Tuesday, January 3, 2012

Babel by J. Redwood Anderson (1927)

The relief engendered by this slender volume is out of all proportion to its size. I have been waiting for Anderson's return to the form of early pieces like The Legend of Eros and Psyche and Flemish Tales, and here it is. He subtitles this A Dramatic Poem, and indeed it is a hammering out of his themes in the mesh of a play, the poetry being that of succinct and sweeping rhythmic statement, rather than rhyme. But what exhilarates about this is the fact that he's recaptured a directness and fire, a naming of names and doing, which seemed lost. This is the fascinating story of Nimrod, Babylon's king, to conventional eyes a maddened fool, lost in his own grandeur.
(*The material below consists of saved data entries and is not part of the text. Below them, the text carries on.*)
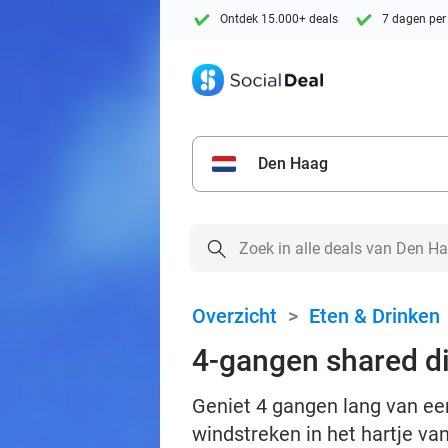
Ontdek 15.000+ deals
7 dagen per
Den Haag
Overzicht
>
Eten & Drinken
4-gangen shared di
Geniet 4 gangen lang van een 
windstreken in het hartje van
But here he is examined with enormous wisdom, and some sympathy. His mind strains to encompass his own spirit, and to understand himself in relation to God or gods. He comes to some original and challenging conclusions, and sets about trying to put his new philosophy into action. His motives are very human and human-loving, but, just as life incessantly teaches us, the best laid plans....His eight-storey tower is almost complete when the world deserts him. There is a last scene, seen from the point of view of the populace below, as vultures circle the tower-top wisped with cloud, which grimly completes a history of Shakespearean proportions.